▸ **Information**:
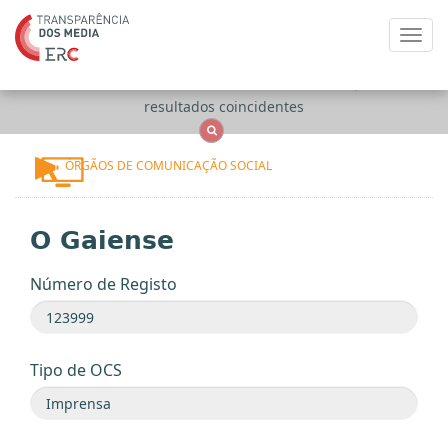
Toggl
navig
Apenas
OCS
Entidades
Tudo
resultados coincidentes
ÓRGÃOS DE COMUNICAÇÃO SOCIAL
O Gaiense
Número de Registo
Tipo de OCS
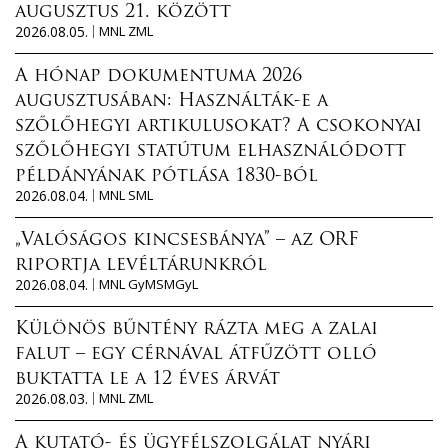
augusztus 21. között
2026.08.05.
MNL ZML
A hónap dokumentuma 2026
augusztusában: Használták-e a
szőlőhegyi artikulusokat? A csokonyai
szőlőhegyi statútum elhasználódott
példányának pótlása 1830-ból
2026.08.04.
MNL SML
„Valóságos kincsesbánya” – az ORF
riportja levéltárunkról
2026.08.04.
MNL GyMSMGyL
Különös bűntény rázta meg a zalai
falut – egy cérnával átfűzött olló
buktatta le a 12 éves árvát
2026.08.03.
MNL ZML
A kutató- és ügyfélszolgálat nyári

▸ **Task statement**: Search the entries for the string "szőlőhegyi" and copy each line where it occurs.

▸ **Problem solution**:
szőlőhegyi artikulusokat? A csokonyai
szőlőhegyi statútum elhasználódott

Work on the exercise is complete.